(Page images and extracted text)
___

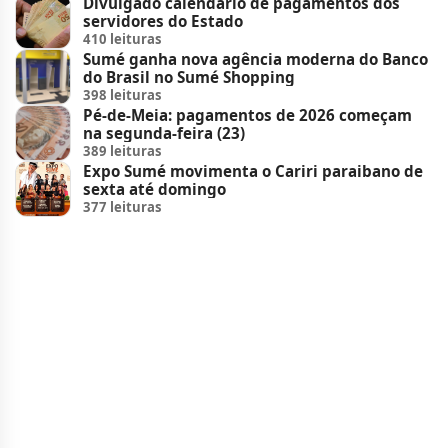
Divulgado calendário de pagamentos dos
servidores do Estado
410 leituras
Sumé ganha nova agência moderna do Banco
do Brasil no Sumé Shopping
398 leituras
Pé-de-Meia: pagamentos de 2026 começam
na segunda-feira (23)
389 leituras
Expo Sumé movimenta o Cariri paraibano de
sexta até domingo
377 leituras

___

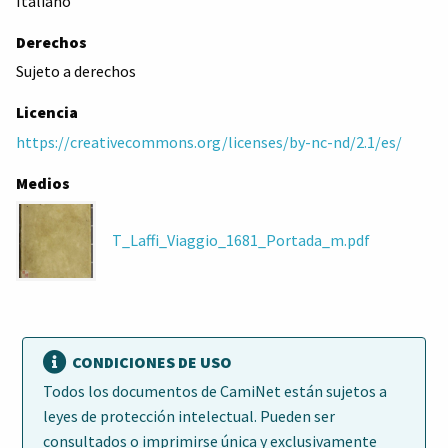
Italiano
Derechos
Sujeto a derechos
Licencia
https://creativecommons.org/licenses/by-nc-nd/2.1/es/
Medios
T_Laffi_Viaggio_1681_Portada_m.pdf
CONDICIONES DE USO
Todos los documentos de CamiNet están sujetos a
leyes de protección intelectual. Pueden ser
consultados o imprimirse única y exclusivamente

___

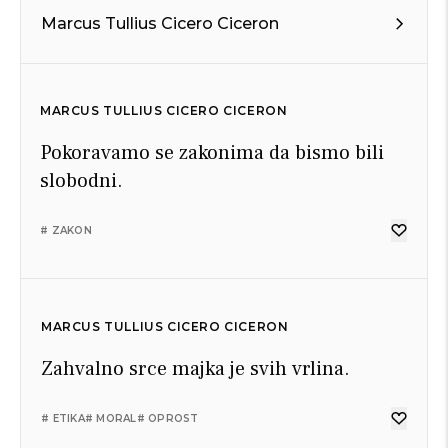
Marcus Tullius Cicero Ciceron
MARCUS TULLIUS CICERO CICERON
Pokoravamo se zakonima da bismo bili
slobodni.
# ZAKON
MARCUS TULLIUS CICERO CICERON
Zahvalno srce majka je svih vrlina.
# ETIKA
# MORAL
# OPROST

___

§ WHAT IS REQUIRED: Check each line of the records for the word "pagamentos", then state how many lines have it, as a number only.

§ OUTPUT FOR THIS EXERCISE: 2